:: Task to carry out ::
After reading the data below, copy out every line that contains the word "ngọt".

[Supplied material — start]

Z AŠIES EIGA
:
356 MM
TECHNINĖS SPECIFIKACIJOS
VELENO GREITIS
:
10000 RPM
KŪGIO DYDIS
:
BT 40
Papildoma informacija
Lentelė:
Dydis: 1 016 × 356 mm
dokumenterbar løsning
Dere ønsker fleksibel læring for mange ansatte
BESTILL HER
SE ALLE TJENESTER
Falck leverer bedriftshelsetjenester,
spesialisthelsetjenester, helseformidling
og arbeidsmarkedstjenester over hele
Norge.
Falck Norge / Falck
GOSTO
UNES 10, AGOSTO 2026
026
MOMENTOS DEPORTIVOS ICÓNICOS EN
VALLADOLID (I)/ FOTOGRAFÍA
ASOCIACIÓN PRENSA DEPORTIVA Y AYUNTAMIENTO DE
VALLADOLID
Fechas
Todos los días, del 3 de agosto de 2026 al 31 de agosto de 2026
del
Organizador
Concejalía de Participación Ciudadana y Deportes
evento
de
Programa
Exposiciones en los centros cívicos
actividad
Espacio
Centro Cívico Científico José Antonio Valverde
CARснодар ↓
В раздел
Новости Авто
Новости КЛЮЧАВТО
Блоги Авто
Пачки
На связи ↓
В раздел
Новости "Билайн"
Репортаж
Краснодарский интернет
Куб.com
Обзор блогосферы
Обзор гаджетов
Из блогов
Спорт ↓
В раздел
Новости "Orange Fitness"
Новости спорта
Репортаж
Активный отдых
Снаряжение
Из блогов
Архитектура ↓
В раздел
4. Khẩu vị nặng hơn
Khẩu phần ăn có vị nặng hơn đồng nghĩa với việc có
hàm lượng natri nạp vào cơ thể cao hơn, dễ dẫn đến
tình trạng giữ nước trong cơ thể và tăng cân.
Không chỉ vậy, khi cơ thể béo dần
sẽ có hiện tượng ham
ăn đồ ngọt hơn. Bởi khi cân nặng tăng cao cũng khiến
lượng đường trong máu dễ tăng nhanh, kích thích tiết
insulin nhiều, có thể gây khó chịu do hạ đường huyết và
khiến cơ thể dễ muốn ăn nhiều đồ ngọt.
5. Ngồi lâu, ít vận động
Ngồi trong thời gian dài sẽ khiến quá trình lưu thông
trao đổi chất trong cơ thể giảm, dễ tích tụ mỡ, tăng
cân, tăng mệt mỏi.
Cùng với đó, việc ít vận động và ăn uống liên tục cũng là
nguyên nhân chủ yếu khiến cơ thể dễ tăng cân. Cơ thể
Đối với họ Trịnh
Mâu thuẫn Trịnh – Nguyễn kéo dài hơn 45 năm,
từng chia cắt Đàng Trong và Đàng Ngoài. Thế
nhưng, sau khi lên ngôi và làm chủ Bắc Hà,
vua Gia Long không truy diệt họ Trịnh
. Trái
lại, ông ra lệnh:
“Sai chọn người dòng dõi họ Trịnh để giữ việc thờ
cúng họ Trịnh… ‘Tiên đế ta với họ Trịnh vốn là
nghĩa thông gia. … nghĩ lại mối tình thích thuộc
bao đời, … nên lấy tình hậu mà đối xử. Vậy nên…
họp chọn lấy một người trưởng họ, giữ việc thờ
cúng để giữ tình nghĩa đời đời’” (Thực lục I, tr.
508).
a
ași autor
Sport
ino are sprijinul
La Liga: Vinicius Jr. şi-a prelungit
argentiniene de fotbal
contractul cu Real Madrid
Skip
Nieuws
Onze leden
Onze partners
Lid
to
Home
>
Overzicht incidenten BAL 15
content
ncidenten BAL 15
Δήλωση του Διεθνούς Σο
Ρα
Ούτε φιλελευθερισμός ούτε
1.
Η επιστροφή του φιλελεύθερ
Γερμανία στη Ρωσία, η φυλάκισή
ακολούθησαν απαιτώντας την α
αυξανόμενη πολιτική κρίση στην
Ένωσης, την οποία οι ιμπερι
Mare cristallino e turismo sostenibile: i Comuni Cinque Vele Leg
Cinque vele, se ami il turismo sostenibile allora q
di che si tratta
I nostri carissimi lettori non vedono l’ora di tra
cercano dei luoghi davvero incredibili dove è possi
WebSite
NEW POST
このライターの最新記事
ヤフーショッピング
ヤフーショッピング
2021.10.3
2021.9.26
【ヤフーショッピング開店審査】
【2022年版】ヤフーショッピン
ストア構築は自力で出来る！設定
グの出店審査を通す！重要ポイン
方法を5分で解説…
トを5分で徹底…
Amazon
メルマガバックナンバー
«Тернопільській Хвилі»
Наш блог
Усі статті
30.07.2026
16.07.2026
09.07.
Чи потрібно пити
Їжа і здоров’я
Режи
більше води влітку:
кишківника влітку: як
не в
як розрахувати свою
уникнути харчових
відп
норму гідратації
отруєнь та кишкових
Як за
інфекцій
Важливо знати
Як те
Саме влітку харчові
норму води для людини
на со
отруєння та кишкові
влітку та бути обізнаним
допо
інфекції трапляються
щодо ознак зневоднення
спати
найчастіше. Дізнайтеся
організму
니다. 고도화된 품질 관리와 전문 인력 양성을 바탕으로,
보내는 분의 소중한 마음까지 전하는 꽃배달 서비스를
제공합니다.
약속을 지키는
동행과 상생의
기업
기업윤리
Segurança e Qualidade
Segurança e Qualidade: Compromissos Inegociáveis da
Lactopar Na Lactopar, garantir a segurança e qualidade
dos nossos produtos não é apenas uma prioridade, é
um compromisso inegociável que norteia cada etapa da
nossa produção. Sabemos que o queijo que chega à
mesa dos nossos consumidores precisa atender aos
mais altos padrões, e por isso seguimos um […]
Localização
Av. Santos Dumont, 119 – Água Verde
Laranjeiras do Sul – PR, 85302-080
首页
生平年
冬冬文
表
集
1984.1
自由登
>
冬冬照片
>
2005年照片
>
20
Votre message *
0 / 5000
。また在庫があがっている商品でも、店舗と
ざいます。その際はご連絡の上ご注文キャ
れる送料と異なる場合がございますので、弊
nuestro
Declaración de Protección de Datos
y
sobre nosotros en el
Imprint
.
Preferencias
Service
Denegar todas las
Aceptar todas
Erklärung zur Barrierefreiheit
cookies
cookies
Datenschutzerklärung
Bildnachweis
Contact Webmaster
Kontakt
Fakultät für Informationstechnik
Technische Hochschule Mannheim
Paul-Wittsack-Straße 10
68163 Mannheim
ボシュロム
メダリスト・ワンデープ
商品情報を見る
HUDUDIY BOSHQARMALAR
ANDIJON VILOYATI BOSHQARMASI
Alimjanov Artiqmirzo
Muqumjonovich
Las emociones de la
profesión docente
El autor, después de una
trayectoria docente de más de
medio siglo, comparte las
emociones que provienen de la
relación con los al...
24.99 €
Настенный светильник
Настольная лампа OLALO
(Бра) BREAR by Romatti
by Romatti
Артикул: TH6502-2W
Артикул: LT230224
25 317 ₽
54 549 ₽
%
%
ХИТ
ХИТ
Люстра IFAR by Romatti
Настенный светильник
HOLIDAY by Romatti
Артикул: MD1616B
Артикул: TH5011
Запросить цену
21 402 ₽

[Supplied material — finish]

:: Answer to this task ::
ăn đồ ngọt hơn. Bởi khi cân nặng tăng cao cũng khiến
khiến cơ thể dễ muốn ăn nhiều đồ ngọt.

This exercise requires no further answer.